Fig 1  Convolution computing array for DwC mode.
For a DwC with both input and output channel parallelism of l , only l groups of PEs can be used simultaneously when implemented on traditional CNN accelerators, while the rest of the PEs in the computation array will be idle. Therefore, to ensure that the computation engine shares the same computation array for both DwC and standard convolution modes, and to achieve high resource utilization efficiency during computation, an additional control module is used to manage the depth convolution mode. As shown in Fig 1, the standard convolution computation array is divided into q image processing units (PPE). Each PPE reads l different channels of input data and the corresponding convolution kernel weights from the buffers. Each PPE also contains l groups of window processing units (WPE) for multiplication. Each WPE performs parallel computation on a single sliding window. Since the depth convolution layer has a uniform 3×3 kernel size, the parallelism of PEs in each WPE is p =9.
In each clock cycle, the computation array first reads l ×pconvolution weights from the weight buffer for each column. When the input feature map channels remain the same, the same batch of convolution kernel weights can be used for each convolution operation, so the weights can be loaded only once. Then, p pixels of a single convolution window from l input channels of qdifferent images are read from the input buffer and loaded to different PEs for convolution. Therefore, the number of parallelizable multiplications is q ×l ×p . The convolution window is traversed by prioritizing the entire feature map before moving on to the next set of channel feature map computations, until all qdifferent input images have completed the convolution.

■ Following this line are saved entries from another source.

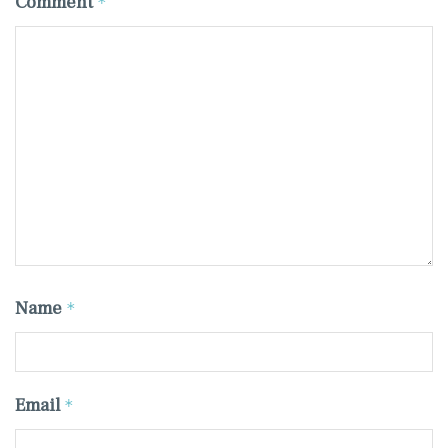
Comment
*
Name
*
Email
*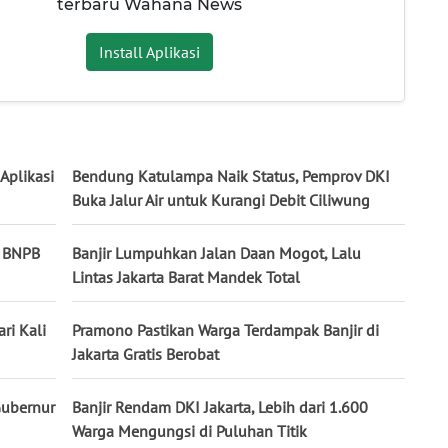
terbaru Wahana News
Install Aplikasi
Aplikasi
Bendung Katulampa Naik Status, Pemprov DKI
Buka Jalur Air untuk Kurangi Debit Ciliwung
, BNPB
Banjir Lumpuhkan Jalan Daan Mogot, Lalu
Lintas Jakarta Barat Mandek Total
ri Kali
Pramono Pastikan Warga Terdampak Banjir di
Jakarta Gratis Berobat
Gubernur
Banjir Rendam DKI Jakarta, Lebih dari 1.600
Warga Mengungsi di Puluhan Titik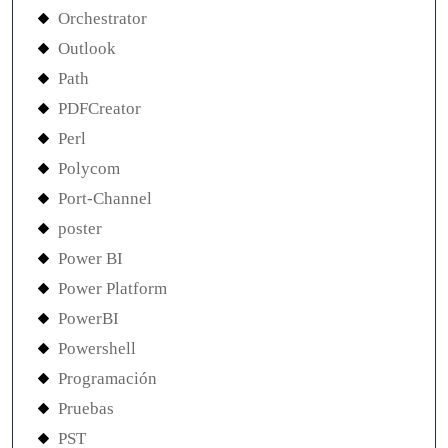
Orchestrator
Outlook
Path
PDFCreator
Perl
Polycom
Port-Channel
poster
Power BI
Power Platform
PowerBI
Powershell
Programación
Pruebas
PST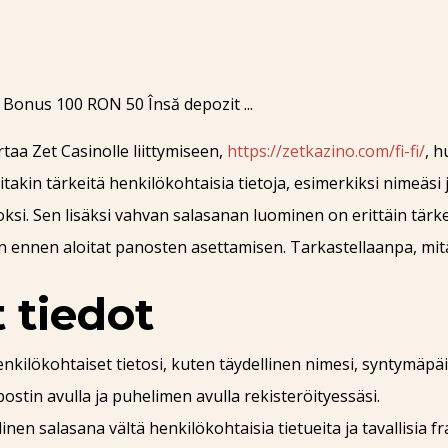
taa Zet Casinolle liittymiseen,
https://zetkazino.com/fi-fi/
, 
itakin tärkeitä henkilökohtaisia tietoja, esimerkiksi nimeäsi 
si. Sen lisäksi vahvan salasanan luominen on erittäin tärkeä
 ennen aloitat panosten asettamisen. Tarkastellaanpa, mitä t
 tiedot
nkilökohtaiset tietosi, kuten täydellinen nimesi, syntymäpäiv
stin avulla ja puhelimen avulla rekisteröityessäsi.
linen salasana vältä henkilökohtaisia tietueita ja tavallisia fr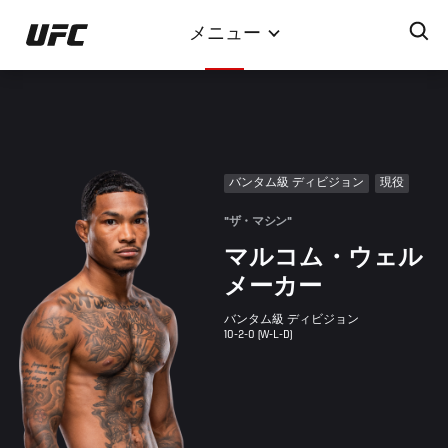
メ
メニュー
イ
ン
コ
ン
テ
ン
バンタム級 ディビジョン
現役
ツ
に
"ザ・マシン"
移
マルコム・ウェル
動
メーカー
バンタム級 ディビジョン
10-2-0 (W-L-D)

Besides, the size of the convolution array is determined to be 27×27. The parallelism for both standard convolution and DwC is equal, ensuring that both convolution modes can fully utilize the hardware resources of the computation module without wasting.
After the computation is completed in the convolution array, the feature map data enters the post-processing module for further processing, including the addition tree module, activation module, pooling module, and channel shuffle module. The hardware accelerator architecture is shown in Fig 2. After all the computation is finished, the output feature map data would be sent to the output buffer and then returned to the BRAM for the next round of computation.